There’s a lot to get out of this book, but to do so I feel I’d have to go back over it with a magnifying glass, a pair of tweezers, and a notebook to put all the rich scholarship here back in order, which is more than can be expected of all but the most specialist readers. Cook, however, is obviously casting his net beyond the specialists, and seems to have chosen to present his work this way to provide the text with narrative thrust (i.e., to make it “elegant”), but since we in the broader HoS community know far less about the Dutch community than, say, the English, it seems to me there’s actually a historiographical responsibility here to transmit research results in an efficient and informative way to an uninformed audience.
To put this another way, I’m getting the impression this book is trying too hard to be Lisa Jardine’s Ingenious Pursuits, and not enough to be William Cronon’s Nature’s Metropolis. Both those books are among my all-time favorites, but for very different reasons. Jardine’s book is popular and the prose is punchy. It is “elegant” history at its best. It is an engaging illustration of what has already been revealed by a focused and disciplined historiography about early Royal Society culture. Cronon’s book is an analytical tour through the technology and economy of the late-19th-century Chicago and American Midwest—a historiography in-and-of-itself. Want to know about lumber? Go to the lumber chapter. Excellent.
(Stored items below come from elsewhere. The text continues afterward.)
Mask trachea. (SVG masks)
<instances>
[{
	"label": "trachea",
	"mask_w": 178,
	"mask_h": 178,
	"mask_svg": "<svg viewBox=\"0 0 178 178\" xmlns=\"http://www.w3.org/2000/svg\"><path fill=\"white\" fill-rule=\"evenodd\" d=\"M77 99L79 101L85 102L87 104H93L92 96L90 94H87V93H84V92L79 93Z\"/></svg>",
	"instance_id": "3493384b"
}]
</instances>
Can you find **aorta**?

Elegance serves history written and read for pleasure. This book (at over 400 dense pages) seems too cumbersome (and too historiographically important) to be the subject of an elegant treatment. Publishers would know better than I, but I can’t imagine it attracting much of a mainstream crowd. Meanwhile, it’s also a frustrating read for those of us who just want to familiarize ourselves with the terrain and context of Dutch science. In spanning the presumed needs for two (or more) different audiences, Cook doesn’t address the needs of either particularly well, which is a shame, because the material is both detailed and useful.
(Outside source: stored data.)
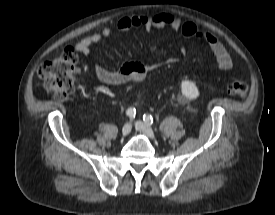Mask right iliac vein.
<instances>
[{
    "instance_id": "1",
    "label": "right iliac vein",
    "mask_w": 275,
    "mask_h": 215,
    "mask_svg": "<svg viewBox=\"0 0 275 215\" xmlns=\"http://www.w3.org/2000/svg\"><path fill=\"white\" fill-rule=\"evenodd\" d=\"M132 126L130 123H126L122 128L123 136H127L131 132Z\"/></svg>"
}]
</instances>
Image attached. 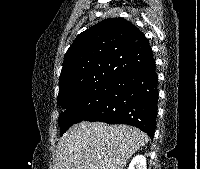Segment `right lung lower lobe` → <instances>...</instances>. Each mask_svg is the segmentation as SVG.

The book’s elegance thus mainly seems to be serving to transmit a fairly simple message to an audience that should by all rights already be familiar with and totally accepting of it. I want to emphasize that I pin none of this on Cook: his book is extraordinarily well-researched, and shows a keen appreciation of the fact that pleasure-seeking history of science audiences are accepting of general, familiar-sounding arguments and don’t mind seeing them illustrated again and again in new contexts. We know that the names and dates will not be on the test.
PS. Cook applied the “page 69 test” to his book back in May ‘07. Fun feature. Cook sounds like a good guy, so hopefully I won’t get into too much trouble for rolling up the director of the Wellcome Trust Centre for History of Medicine in my more general concern about the academic disadvantages of elegant history!